My tank now has a total of 3 snails from Family Physidae as far as I can tell. They (the first two) came with the riccia I purchase from ebay. I am OK with their presence although I am on look out for their eggs to collect and discard them when seen.

My question is about one of the larger ones. This guy started floating on the surface of water upside down today. It circles around the tank with the water movement, up and down as well, and occasionally it will hold on to a plant or heater, etc. to walk on it for a while. This is the only indication that makes me believe that it is still alive. After a brief period of walking, it will let go off whatever it was holding on to, then starts floating around again. The other two never float; they keep walking on plants, glass, etc. Has anybody seen such a behavior before? I am quite new to snails BTW, so please excuse my ignorance if this is commonly seen. OTH, if this is a sign of sickness, I would like to take it out from the tank.

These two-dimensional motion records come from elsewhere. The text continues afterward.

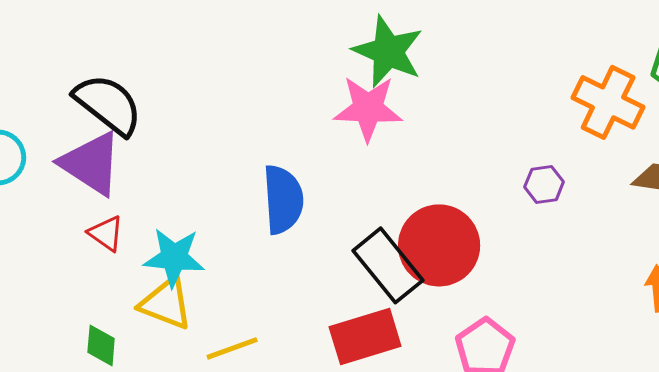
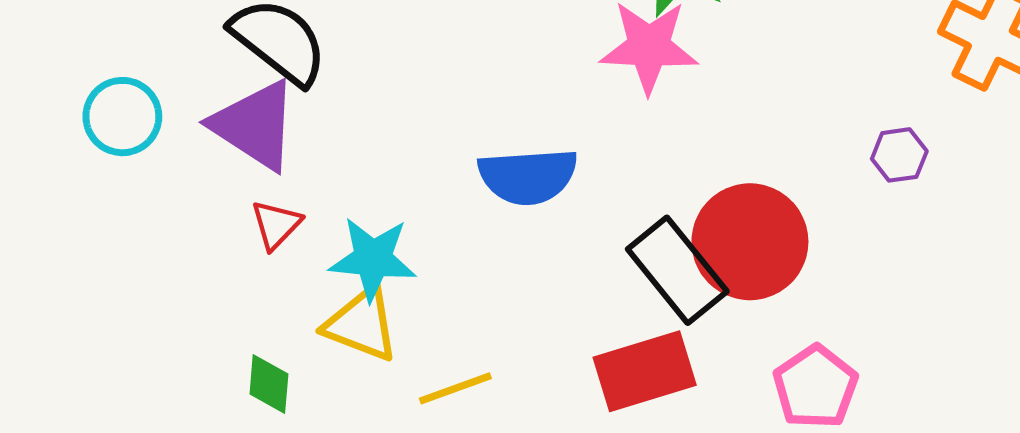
blue semicircle: (283, 199) -> (528, 176), turned 90
red triangle: (106, 233) -> (276, 225), turned 39

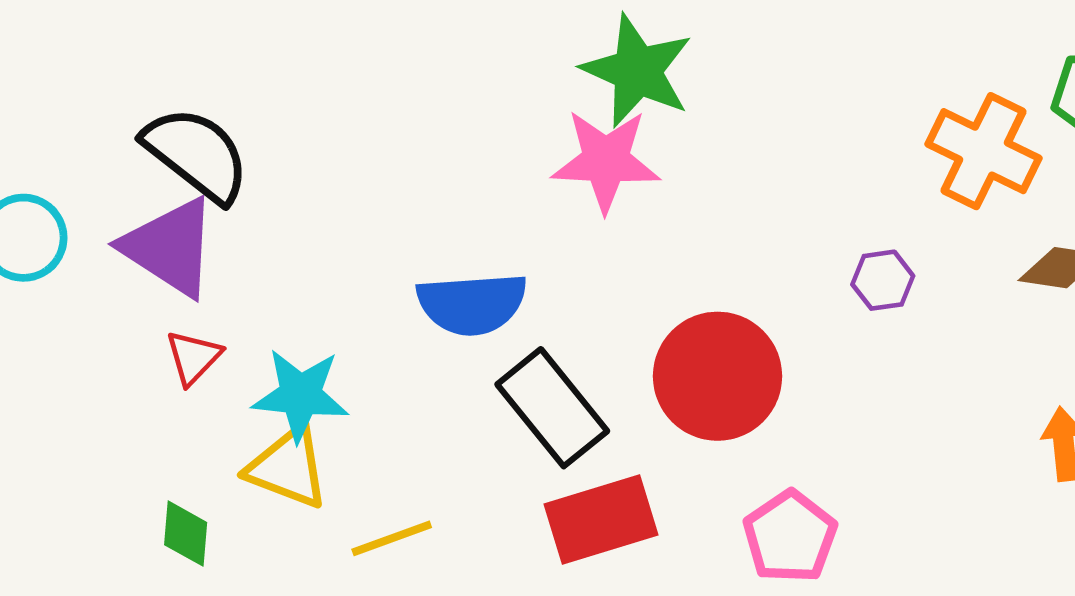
black rectangle: (677, 270) -> (552, 408), moved

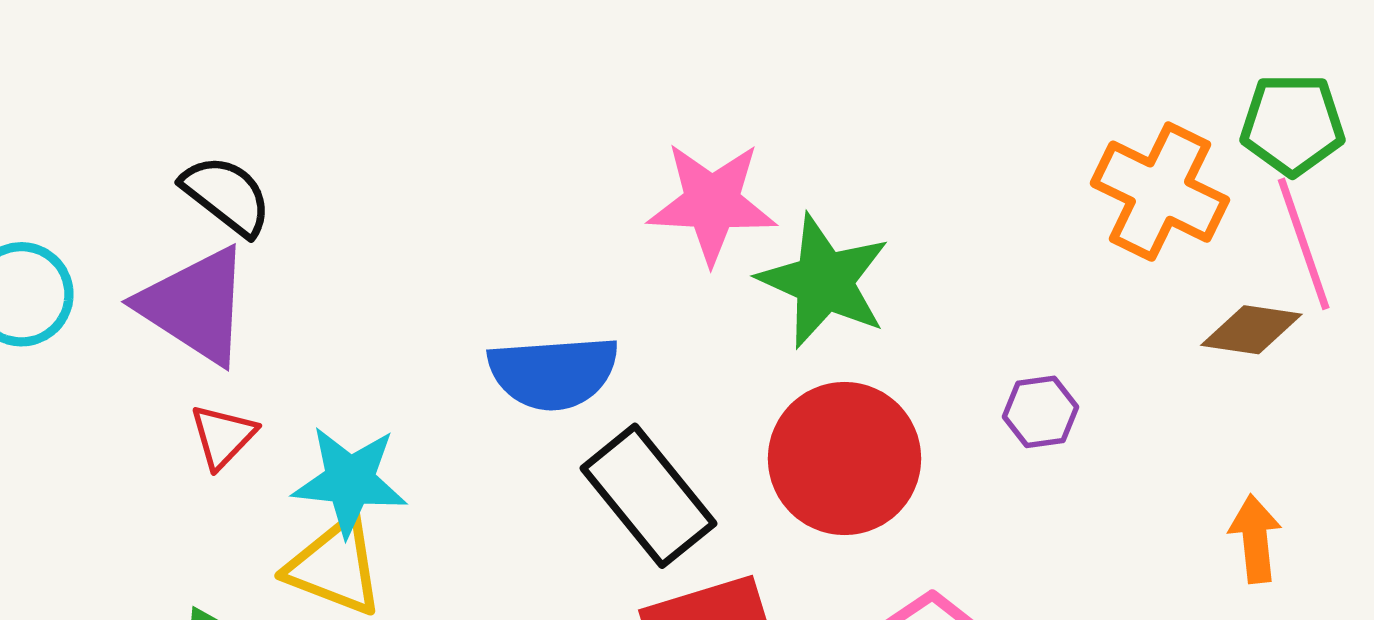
green star: (637, 71) -> (824, 281), moved
black semicircle: (197, 154) -> (227, 195), size x0.7
purple hexagon: (883, 280) -> (1040, 412), moved

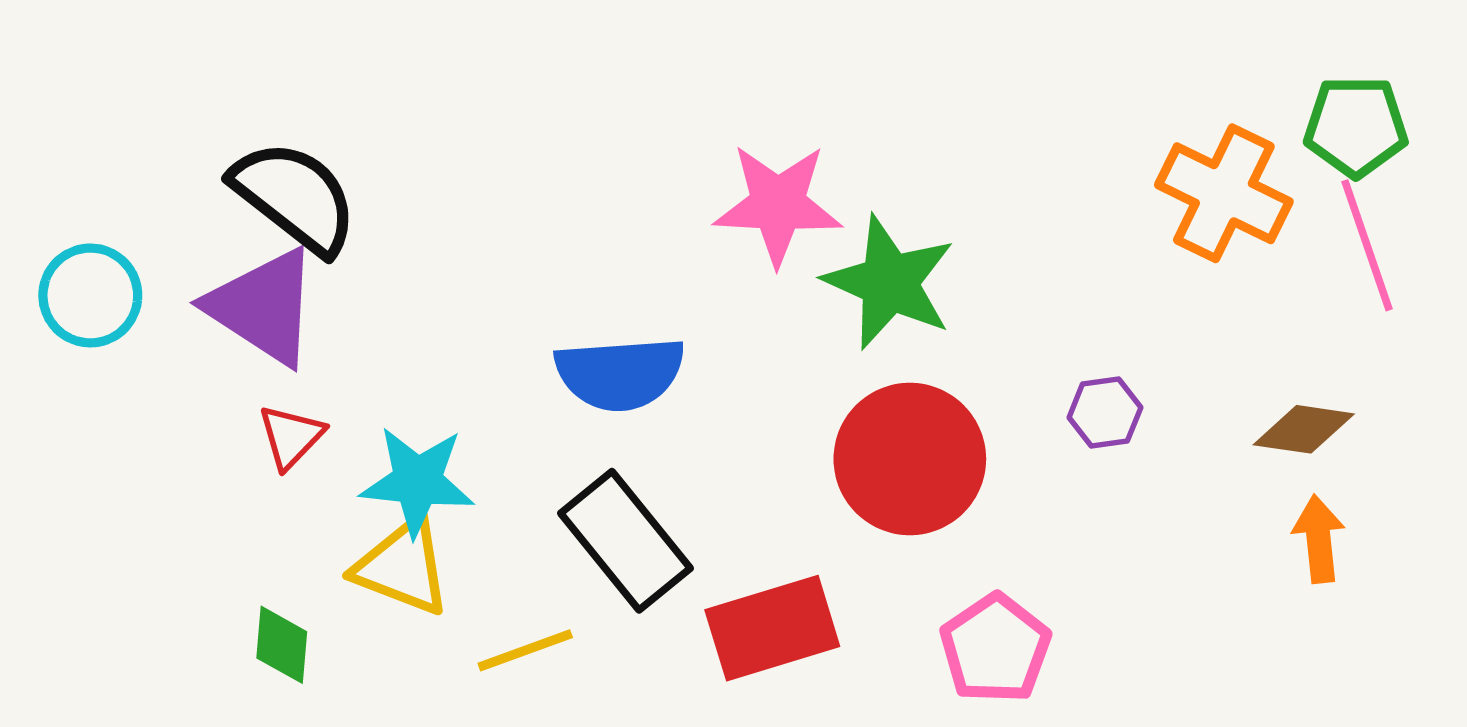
black semicircle: (227, 195) -> (295, 197), size x1.4
brown diamond: (1251, 330) -> (1304, 429), moved
black rectangle: (649, 496) -> (625, 541), moved

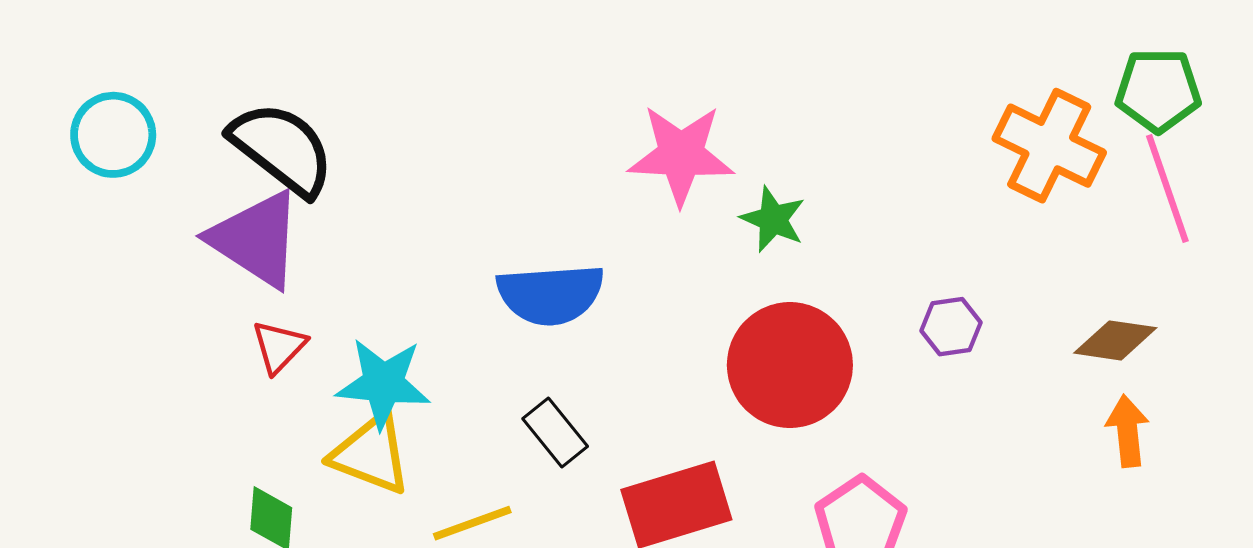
green star: (889, 282) -> (773, 219), size x0.6
cyan circle: (90, 295) -> (113, 135), moved
black rectangle: (625, 541) -> (555, 433), size x0.6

Any pointers will be appreciated.
 
I had a rogue snail in my tank and he was floating around too; so I took him out the tank and put him in a pot of his own to see if he was ok.

Just looked up the snails and they are the same as I had; I asked in a pet shop and the man in there said they were a pest and to get rid of them because they reproduce asexually (i.e. you only need one). The man in the shop recommended I squashed them and fed them to my fish; or keeping them and breeding them and feeding them to my fish...

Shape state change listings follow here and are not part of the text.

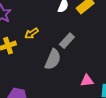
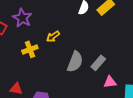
gray rectangle: (67, 41) -> (98, 63), moved

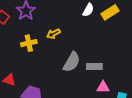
gray rectangle: (98, 63) -> (94, 66), turned 42

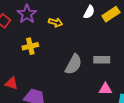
yellow arrow: (53, 34) -> (56, 22), moved, turned -136
gray rectangle: (94, 66) -> (102, 60), moved

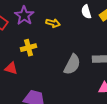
white semicircle: (89, 12) -> (86, 12), turned 136
red triangle: (11, 83) -> (11, 68), moved

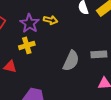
purple star: (24, 16) -> (29, 23), moved

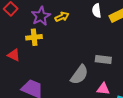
yellow arrow: (50, 20) -> (62, 17), turned -48
gray semicircle: (71, 61) -> (79, 75), moved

I found 5 in my tank; I've not seen anymore but I am keeping my eye out for them.
 
Walking on the surface is normal even when they get up to a large size for pond and rams horns snails they are searching for food is all and will lay their eggs against the plants they float over to on occasion. They don't produce A-sexually they are hermaphroditic and require coming in contact with at least one same species snail to reproduce however once they have passed there sperm packet on and received one they can reproduce very rapidly for a long time without requiring further interaction. Pest snails are great they fill an ecological niche Malaysian trumpet snails turn the substrate preventing gas problems and black sand, Rams horns and Pond snails eat excess fish food and algae, Apple snails have beautiful snails and also eat algae and excess food and breed fairly easily although they need a male and female to be present, Nerites are algae machines and don't reproduce in freshwater, Assassins eat pest snails thus keeping population numbers down and turn the substrate they will eat and prefer catfish or sinking pellets to live food if made available.

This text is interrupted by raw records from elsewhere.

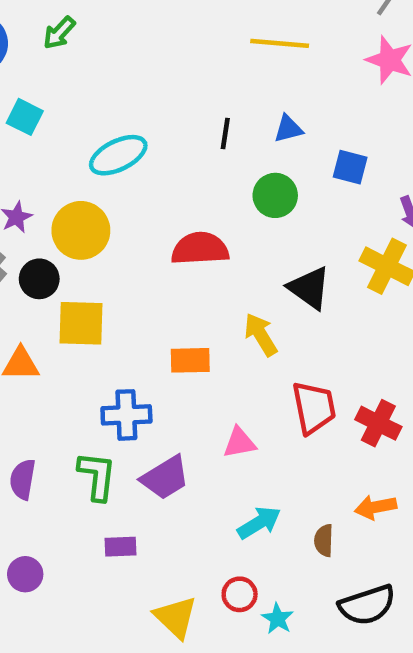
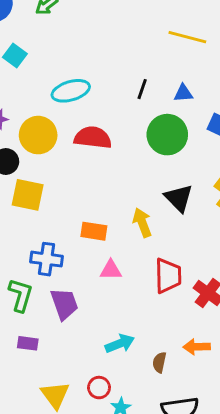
green circle: (275, 195) -> (167, 135), size x1.4
red semicircle: (200, 249) -> (93, 138), moved
pink triangle: (239, 443) -> (111, 270), moved
purple trapezoid: (165, 478) -> (64, 304), turned -88

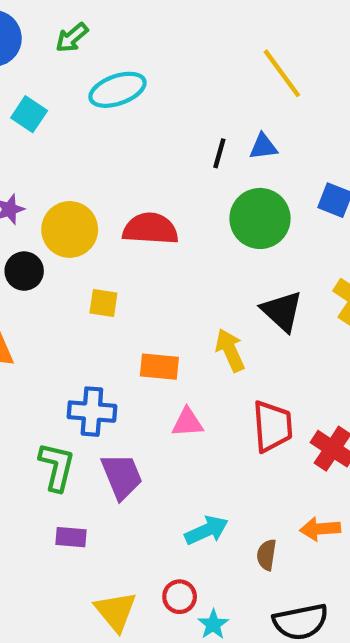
yellow line: (187, 37) -> (282, 73), turned 42
cyan ellipse: (71, 91) -> (117, 90), moved
blue triangle: (183, 93) -> (263, 147), moved
yellow square: (28, 195) -> (103, 303), moved, size x0.6

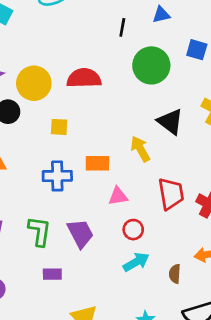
blue triangle: (263, 147) -> (161, 15), moved
blue cross: (92, 412) -> (57, 176), moved
red circle: (180, 597) -> (133, 230), moved

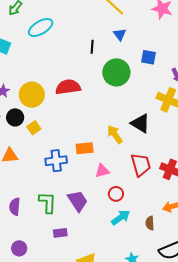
blue triangle: (161, 15) -> (120, 34), turned -48
black triangle: (170, 122) -> (140, 123), moved
yellow square: (59, 127) -> (34, 128), moved, turned -32

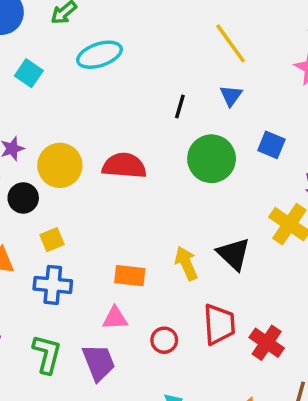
yellow square: (34, 128) -> (52, 240), moved
blue cross: (56, 161) -> (53, 285), moved
pink triangle: (102, 171) -> (115, 318), moved
red circle: (116, 194) -> (164, 340), moved

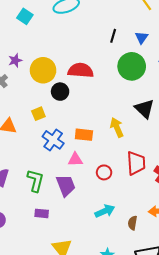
blue triangle: (231, 96) -> (142, 37), moved
black circle: (23, 198) -> (60, 92), moved
black triangle: (234, 254) -> (144, 109), moved
blue cross: (53, 285) -> (53, 140), moved, turned 30

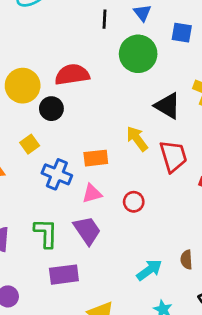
red trapezoid: (136, 163) -> (173, 156), moved
cyan arrow: (105, 211) -> (149, 270), moved
purple rectangle: (42, 213) -> (64, 275), size x1.5

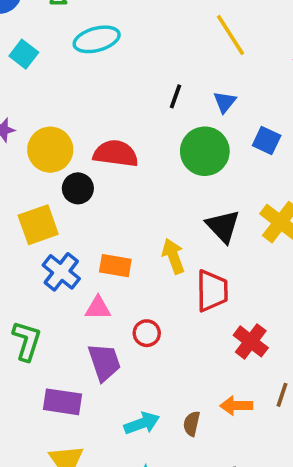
yellow square: (30, 144) -> (38, 225), size x1.6
purple trapezoid: (87, 230) -> (104, 362), moved
purple rectangle: (64, 275) -> (62, 402), moved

Squashing them releases their eggs on occassion so you may destroy one but release 20 more in the process. Best to use a combination of cucumber in the tank for short periods (2 hours) with the light off then remove and you will find a group of snails happily feeding, removal by hand whenever seen, reduction or stop feeding your fish for a week, then after the week of no feeding and constant removal is finished use a copper based treatment to kill any survivors for however long the box suggests then run carbon in your filter for 2 weeks. You don't want to go straight into a copper treatment snail killer as it will cause an ammonia spike and thus harm your other aquatic life.